What this task involves: In your copy of the data below, reproduce every entry exactly and omit the pictures.
(Source data Opens)
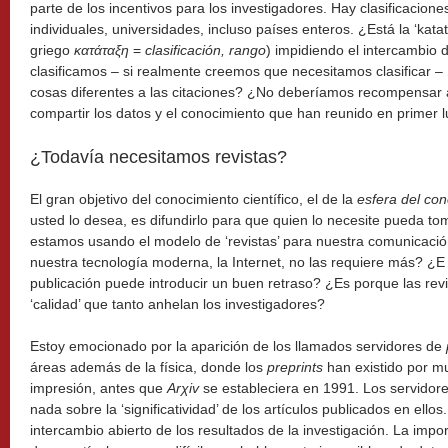
parte de los incentivos para los investigadores. Hay clasificacione
individuales, universidades, incluso países enteros. ¿Está la ‘katatax
griego
κατάταξη
=
clasificación, rango
) impidiendo el intercambio 
clasificamos – si realmente creemos que necesitamos clasificar – 
cosas diferentes a las citaciones? ¿No deberíamos recompensar a
compartir los datos y el conocimiento que han reunido en primer 
¿Todavía necesitamos revistas?
El gran objetivo del conocimiento científico, el de la
esfera del co
usted lo desea, es difundirlo para que quien lo necesite pueda t
estamos usando el modelo de ‘revistas’ para nuestra comunicació
nuestra tecnología moderna, la Internet, no las requiere más? ¿E
publicación puede introducir un buen retraso? ¿Es porque las rev
‘calidad’ que tanto anhelan los investigadores?
Estoy emocionado por la aparición de los llamados servidores de
áreas además de la física, donde los
preprints
han existido por mu
impresión, antes que
Ar
χ
iv
se estableciera en 1991. Los servidor
nada sobre la ‘significatividad’ de los artículos publicados en ell
intercambio abierto de los resultados de la investigación. La import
(Source data Closes)
Exercise solution:
parte de los incentivos para los investigadores. Hay clasificacione
individuales, universidades, incluso países enteros. ¿Está la ‘katatax
griego
κατάταξη
=
clasificación, rango
) impidiendo el intercambio 
clasificamos – si realmente creemos que necesitamos clasificar – 
cosas diferentes a las citaciones? ¿No deberíamos recompensar a
compartir los datos y el conocimiento que han reunido en primer 
¿Todavía necesitamos revistas?
El gran objetivo del conocimiento científico, el de la
esfera del co
usted lo desea, es difundirlo para que quien lo necesite pueda t
estamos usando el modelo de ‘revistas’ para nuestra comunicació
nuestra tecnología moderna, la Internet, no las requiere más? ¿E
publicación puede introducir un buen retraso? ¿Es porque las rev
‘calidad’ que tanto anhelan los investigadores?
Estoy emocionado por la aparición de los llamados servidores de
áreas además de la física, donde los
preprints
han existido por mu
impresión, antes que
Ar
χ
iv
se estableciera en 1991. Los servidor
nada sobre la ‘significatividad’ de los artículos publicados en ell
intercambio abierto de los resultados de la investigación. La import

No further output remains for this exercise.